Advice for a latebloomer needed - page 2

I am over 40 and have spent my life taking care of everyone else. Now, finally, I am in a position to follow my own dreams. I am considering pursuing a 2 year nursing degree, which will actually... Read More

  1. by   GPatty
    Awww....shoot....I'm 39 and just graduated from LPN. Our oldest lady was 58. And she was awesome!
    If you like nursing, by all means, don't let age stop you. You'll be the same age in the future whether you go to school or not...may as well have something to show for it!
    Best of Luck!
    Julie
  2. by   James Huffman
    Originally posted by Rosemary4126
    I am over 40 and have spent my life taking care of everyone else.
    Now, finally, I am in a position to follow my own dreams. I am considering pursuing a 2 year nursing degree, which will actually take 3-4 years here in GA. I wonder about a lot of the practical realities of starting later in life. I'm not even sure what questions I should ask before taking the plunge.

    Is it too late for me?
    Are nurses still able to get decent jobs into thier 60's?
    What if I can't see well enough to start IV's or draw blood?

    Any advice you can give would be greatly appreciated.

    Another post already mentions what I was getting ready to say: in 3-4 years, you'll still be older, whether you finish the degree or not. It's not too late for you!

    I would encourage you to -- depending on how much education you already have under your belt -- consider a BSN program, rather than the 2 year program. There's nothing wrong with the ADN, but if you think you might want to complete a BSN later, finishing it now gets it out of your way.

    If you can't see well enough? Get glasses. :-) (Even better, check out http://www.seeclearlymethod.com/ I have used a variant of this system for years, and have 20/20 vision at 47, and have never used glasses).

    Life can be a lot of fun. And contrary to what some will tell you, so can nursing. Climb on board!

    Jim Huffman, RN

    www.NetworkForNurses.com
  3. by   ggfifirn05
    As my signature line says, its never to late to be what you might have been! I'm 46 y/o and just started my prereqs this year. I will be graduating with my ASN-RN when I'm 48. That does scare me at times, but I look at my mom and mother-in-law, who are both 70 years young, and figure, if they can still be working (and loving life), then I still have plenty good years ahead of me...especially if I'm doing work I've always been drawn to. As the other posters have said, just take care of your health and your sanity, and GO FOR IT!
  4. by   12BRN
    Hi Rosemary, I'm 39 and will be starting my 2 year ADN program in the Fall of 2003. I also live in Georgia. I agree with what the others have said. I figure I'll be working for at least another 20 years, so I might as well be doing what I've always dreamed of doing! My kids are in high school and are so encouraging to me - they think it is great their mom is going back to school. And I don't plan on stopping at ADN, as soon as I'm working, I want to start my RN-BSN program and would love to get my MSN. But I will be perfectly happy being an RN and just realizing one dream.

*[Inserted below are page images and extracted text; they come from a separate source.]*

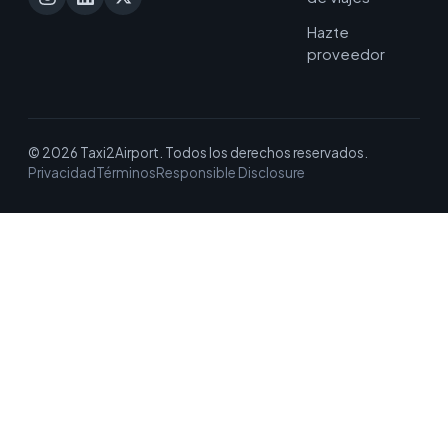
Hazte
proveedor
© 2026 Taxi2Airport. Todos los derechos reservados.
Privacidad
Términos
Responsible Disclosure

    By the way, which school in Georgia are you going to?
  5. by   Harleyhead
    I was over 45 and I made it . We even have a gagit today called glasses and mine aloows me to start IV's and stuff. Go for it you will not regret it. And we need a few good nurses like you. as you can see my glasses will not prevent typos. Good Luck
  6. by   ktwlpn
    Originally posted by Rosemary4126
    I am over 40 and have spent my life taking care of everyone else.
    Now, finally, I am in a position to follow my own dreams. I am considering pursuing a 2 year nursing degree, which will actually take 3-4 years here in GA. I wonder about a lot of the practical realities of starting later in life. I'm not even sure what questions I should ask before taking the plunge.

    Is it too late for me?
    Are nurses still able to get decent jobs into thier 60's?
    What if I can't see well enough to start IV's or draw blood?

    Any advice you can give would be greatly appreciated.
    You go,Rosemary!This is YOUR turn----good luck...Nursing is such a vast field-some areas are much more physically demanding then others and with so much to choose from you will find the perfect fit.And the new bi-focals are supposed to be very easy to adjust to......but you may work in an area in which you never have to start and IV or do a blood draw...Take vitamins,eat well and exercise-you will be great...
  7. by   Dr. Kate
    Go for it!
    You've got more energy than you think you do, especially when you have a goal you love.
    Life experience and common sense are worth their weight in gold.
    Going back to school makes you feel and think young (works esp. well when you're surrounded by 20 somethings.)
  8. by   JailRN
    Go for it!!! Like Youda said. Like we told one of my girlfriend's Moms, who wondered at age 50 if she was "too old" I said , "How old are you going to be in 5 years if you go to nsg school?" She said "55", I said,"And how old will you be in 5 years if you DON'T go to nsg school?" she got the point, went to nsg school and worked with a rehab center for 20 years.

    Heck, my husband, who will be 51 soon is in his second career, after 30 years in computers, as a student nurse. He gets his retirement from the government and will get his retirement from the second career, too. You go girl!!!